* _Task requirements_:
Omit every picture, then return the listing verbatim.
○ ○ ○ ○ ○
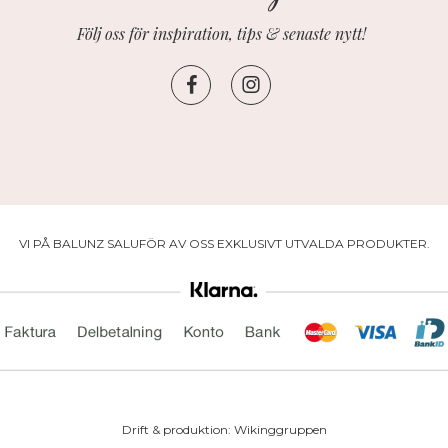
Följ oss för inspiration, tips & senaste nytt!
VI PÅ BALUNZ SALUFÖR AV OSS EXKLUSIVT UTVALDA PRODUKTER.
Drift & produktion:
Wikinggruppen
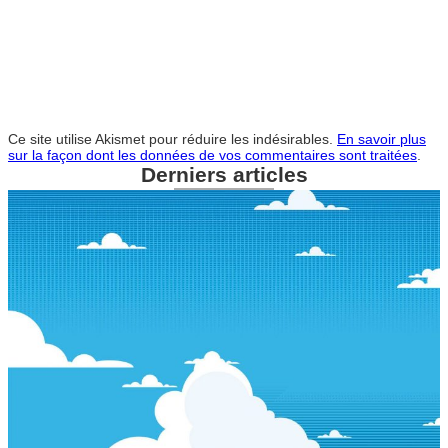
Ce site utilise Akismet pour réduire les indésirables.
En savoir plus
sur la façon dont les données de vos commentaires sont traitées
.
Derniers articles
○ ○ ○ ○ ○
* _Reply to the task_:
Följ oss för inspiration, tips & senaste nytt!
VI PÅ BALUNZ SALUFÖR AV OSS EXKLUSIVT UTVALDA PRODUKTER.
Drift & produktion:
Wikinggruppen
Ce site utilise Akismet pour réduire les indésirables.
En savoir plus
sur la façon dont les données de vos commentaires sont traitées
.
Derniers articles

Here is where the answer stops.